The price is the reason I went with ZigBee. I got the development kit for free, and ZigBee seems to be much more capable then ZWave (from what I can tell).
 
Am I the only one who'd prefer a custom solution? If working on a new build (like I was), it was really nice running CAT5 to each switch and each light back to a central location to eventually put dimmers in there with digital control. At the moment I haven't got that far, I have homemade QPROX light switches built behind blank plates into the CAT5 which just trip mains relays at the other end for simple on/off control. However my full control system is only a few months away I hope ;)
 
Are you saying you are providing custom relay's that switch the AC to the lights and these switches are controlled via the Cat5 wiring? Not sure of your setup, but interested in the details.
 
yes and no.

at the moment I've built a simple QPROX touch sensor switch for each room. it's a simple circuit, using 2 pairs of the CAT5. one for +5/GND, the other for two logic signals. The chip I use gives me two channels, with two electrodes placed behind the wall plate. Touching the left side of the wall plate would control channel 1, the right, channel 2. The logic line (one for each channel) stays high the whole time the button is touched for.

now, temporarily, until I build my full serial controlled dimmers (about 80% done on the design and prototypes, 90% done on the PCB layouts and I have all the components I think I'll need), I have just some mains relays I got secondhand almost free controlling the lights.

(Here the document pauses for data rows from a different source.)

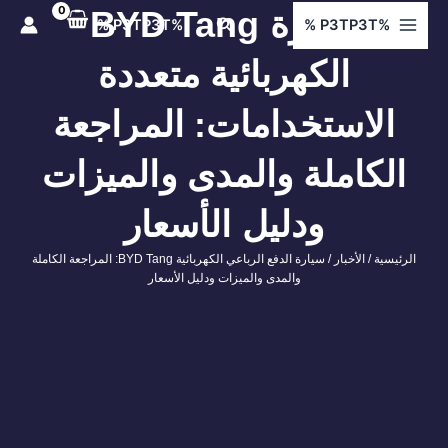
ي
سيارة BYD Tang
البحث
%P3TP3T %
%P3TP3T %
توى
الكهربائية متعددة
الاستخدامات: المراجعة
الكاملة والمدى والميزات
ودليل الأسعار
الرئيسية
/
الأخبار
/ سيارة الدفع الرباعي الكهربائية BYD Tang: المراجعة الكاملة
والمدى والميزات ودليل الأسعار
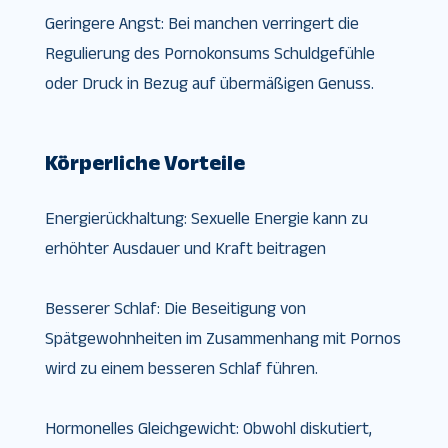
Geringere Angst: Bei manchen verringert die
Regulierung des Pornokonsums Schuldgefühle
oder Druck in Bezug auf übermäßigen Genuss.
Körperliche Vorteile
Energierückhaltung: Sexuelle Energie kann zu
erhöhter Ausdauer und Kraft beitragen
Besserer Schlaf: Die Beseitigung von
Spätgewohnheiten im Zusammenhang mit Pornos
wird zu einem besseren Schlaf führen.
Hormonelles Gleichgewicht: Obwohl diskutiert,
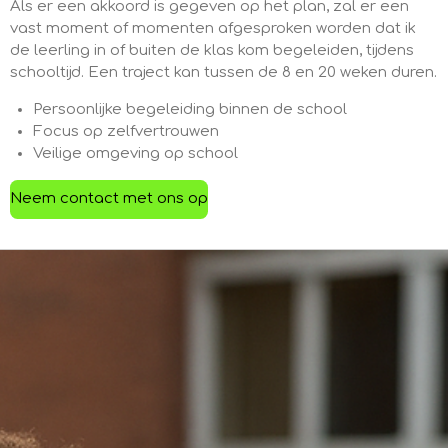
Als er een akkoord is gegeven op het plan, zal er een
vast moment of momenten afgesproken worden dat ik
de leerling in of buiten de klas kom begeleiden, tijdens
schooltijd. Een traject kan tussen de 8 en 20 weken duren.
Persoonlijke begeleiding binnen de school
Focus op zelfvertrouwen
Veilige omgeving op school
Neem contact met ons op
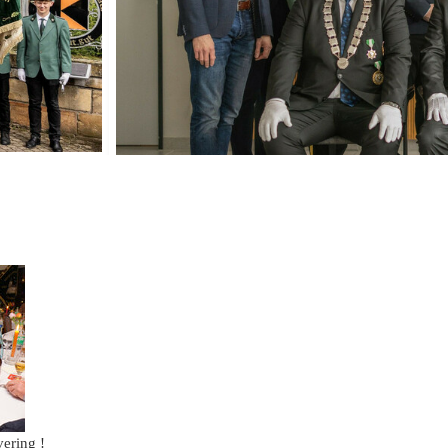
2020
2019
2018
2017
2016
2015
2014
2013
2012
2011
vering !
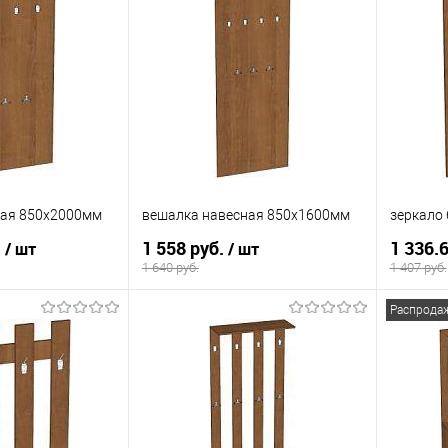
ная 850х2000мм
вешалка навесная 850х1600мм
зеркало
.
1 558 руб.
1 336.
/ шт
/ шт
1 640 руб.
1 407 руб.
Распрода
корзину
В корзину
ик
К сравнению
Купить в 1 клик
К сравнению
Купит
Под заказ
В избранное
Под заказ
В изб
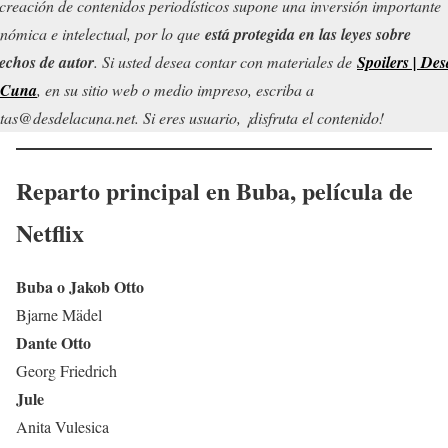
creación de contenidos periodísticos supone una inversión importante
nómica e intelectual, por lo que
está protegida en las leyes sobre
echos de autor
. Si usted desea contar con materiales de
Spoilers | Des
 Cuna
, en su sitio web o medio impreso, escriba a
tas@desdelacuna.net. Si eres usuario, ¡disfruta el contenido!
Reparto principal en
Buba
,
película de
Netflix
Buba o Jakob Otto
Bjarne Mädel
Dante Otto
Georg Friedrich
Jule
Anita Vulesica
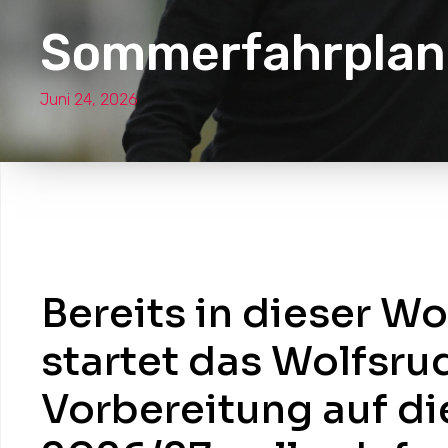
Sommerfahrplan 
Juni 24, 2026
Bereits in dieser W
startet das Wolfsrud
Vorbereitung auf di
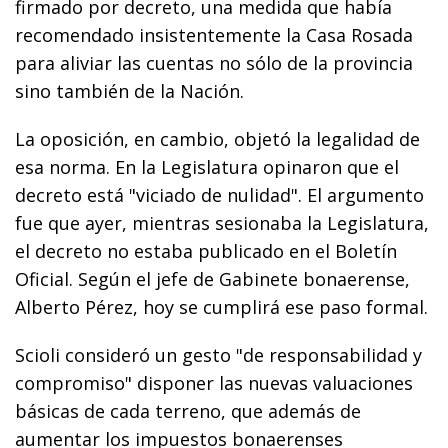
firmado por decreto, una medida que había
recomendado insistentemente la Casa Rosada
para aliviar las cuentas no sólo de la provincia
sino también de la Nación.
La oposición, en cambio, objetó la legalidad de
esa norma. En la Legislatura opinaron que el
decreto está "viciado de nulidad". El argumento
fue que ayer, mientras sesionaba la Legislatura,
el decreto no estaba publicado en el Boletín
Oficial. Según el jefe de Gabinete bonaerense,
Alberto Pérez, hoy se cumplirá ese paso formal.
Scioli consideró un gesto "de responsabilidad y
compromiso" disponer las nuevas valuaciones
básicas de cada terreno, que además de
aumentar los impuestos bonaerenses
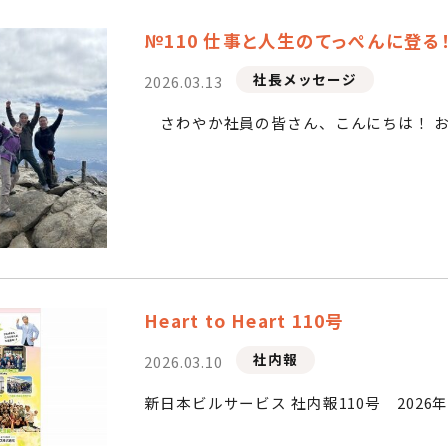
№110 仕事と人生のてっぺんに登る
社長メッセージ
2026.03.13
Heart to Heart 110号
社内報
2026.03.10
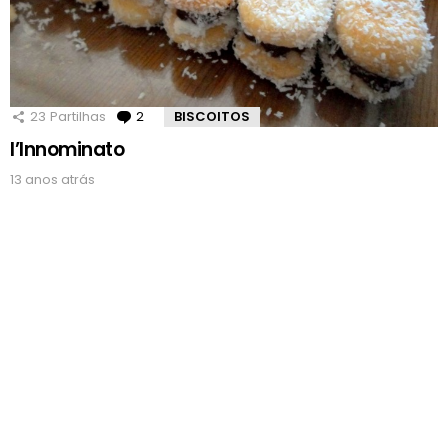
23
Partilhas
2
Comentários
BISCOITOS
l’Innominato
13 anos atrás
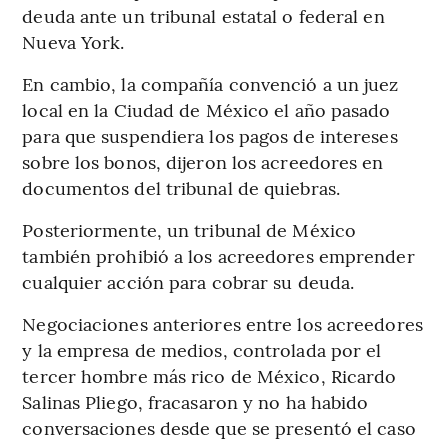
deuda ante un tribunal estatal o federal en
Nueva York.
En cambio, la compañía convenció a un juez
local en la Ciudad de México el año pasado
para que suspendiera los pagos de intereses
sobre los bonos, dijeron los acreedores en
documentos del tribunal de quiebras.
Posteriormente, un tribunal de México
también prohibió a los acreedores emprender
cualquier acción para cobrar su deuda.
Negociaciones anteriores entre los acreedores
y la empresa de medios, controlada por el
tercer hombre más rico de México, Ricardo
Salinas Pliego, fracasaron y no ha habido
conversaciones desde que se presentó el caso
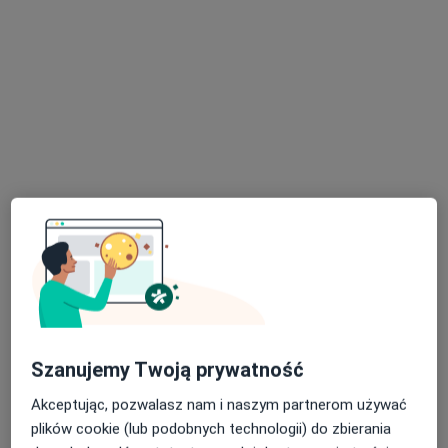
Poproś o wizytę
Dostępni specjaliści
Specjaliści znajdują się poza Sabaudia, lubelskie, w
obszarach bliskich Twojemu wyszukiwaniu.
Szanujemy Twoją prywatność
dr n. med. Amelia Cioczek-Studzińska
Akceptując, pozwalasz nam i naszym partnerom używać
·
Więcej
Stomatolog, Ortodonta
plików cookie (lub podobnych technologii) do zbierania
4 opinie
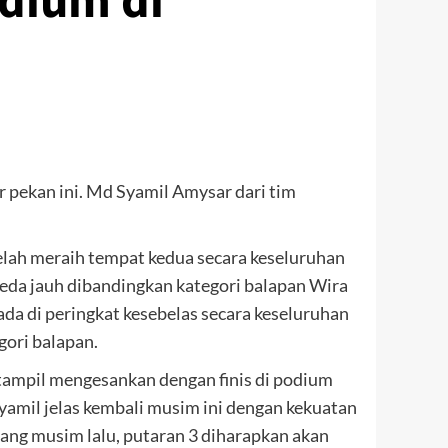
dium di
 pekan ini. Md Syamil Amysar dari tim
telah meraih tempat kedua secara keseluruhan
beda jauh dibandingkan kategori balapan Wira
da di peringkat kesebelas secara keseluruhan
gori balapan.
l tampil mengesankan dengan finis di podium
Syamil jelas kembali musim ini dengan kekuatan
pang musim lalu, putaran 3 diharapkan akan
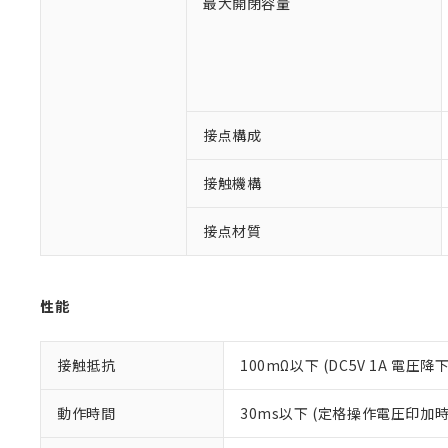
最大開閉容量
※1 対応状況
対応済み：EU
対応予定：EU R
対応予定なし：EU
調査・確認中：EU
ご利用条件
接点構成
非該当品：ライセ
※1 中国RoHS
仕入先様の事情に
接触機構
があります。
以下の条件をお読
「○」：最大均質
「×」：最大均質
本サービスは
当社は、これ
*EU RoHS指令（10物
接点材質
「－」：未確認で
鉛(Pb) 1000ppm以下、
くものです。
う）を輸出ま
記
説明
六価クロム(Cr(Ⅵ)) 1
当社制御機器
などの必要な
フタル酸ビス(2-エチルヘ
号
*中国RoHS10物質の基準値 
ル（DBP） 1000ppm
在庫状況およ
当社は規制貨
Pb(鉛) :1000ppm、 Hg
但し、RoHS指令で産
性能
のであり、閲
ます。
Cr(Ⅵ)(六価クロム) : 
フタル酸エステル類の４
○
一定数以
DBP(フタル酸ジブチル) :
い。
当社は貴社製
DEHP(フタル酸ビス(2-エ
正式な納期状
置等に一切使
接触抵抗
100mΩ以下 (DC5V 1A 電圧降
当社販売員に
※2 対応予定月
△
一定数に
当社は、貴社
オムロン制御
また当社は、
※2 環境保護使
動作時間
30ms以下 (定格操作電圧印加
在庫状況およ
部品在庫の切り替
たしません。
－
在庫なし
す。
「ｅ」：有害物質
機器販売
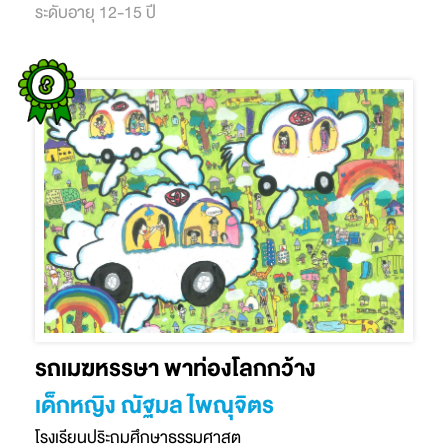
ระดับอายุ 12-15 ปี
รถเมฆหรรษา พาท่องโลกกว้าง
เด็กหญิง ณัฐมล ไพณุจิตร
โรงเรียนปริะถมศึกษาธรรมศาสต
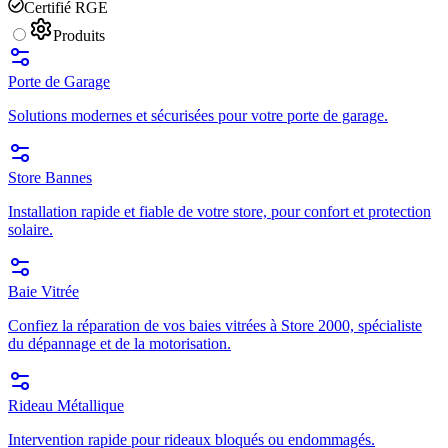
Certifié RGE
Produits
Porte de Garage
Solutions modernes et sécurisées pour votre porte de garage.
Store Bannes
Installation rapide et fiable de votre store, pour confort et protection
solaire.
Baie Vitrée
Confiez la réparation de vos baies vitrées à Store 2000, spécialiste
du dépannage et de la motorisation.
Rideau Métallique
Intervention rapide pour rideaux bloqués ou endommagés.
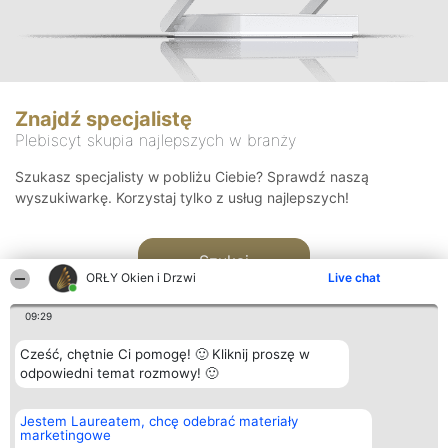
Znajdź specjalistę
Plebiscyt skupia najlepszych w branży
Szukasz specjalisty w pobliżu Ciebie? Sprawdź naszą
wyszukiwarkę. Korzystaj tylko z usług najlepszych!
Szukaj
ORŁY Okien i Drzwi
Live chat
09:29
Cześć, chętnie Ci pomogę! 🙂 Kliknij proszę w
odpowiedni temat rozmowy! 🙂
Organizator plebiscytu
Plebiscyt
Kontakt
Jestem Laureatem, chcę odebrać materiały
Bright Side Solutions sp. z o.
Laureaci
Kontakt
marketingowe
o. sp. k.
Lista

Some PICAXE18X's are setup with simple code to basically flipflop 8 channels each. I have 2 setup, and 15 mains relays for the main lights in my house. So pushing (almost only the left one at the moment, as its pretty much one light per room) the faceplate, will just turn on/off the light.

Eventually I will have serial interfaces, dimming, etc setup.

The lights are all wired back to the 'control centre' using 1.5mm T&E, which then go to the relays for now.

Really smart. Can't wait to have the final project finished.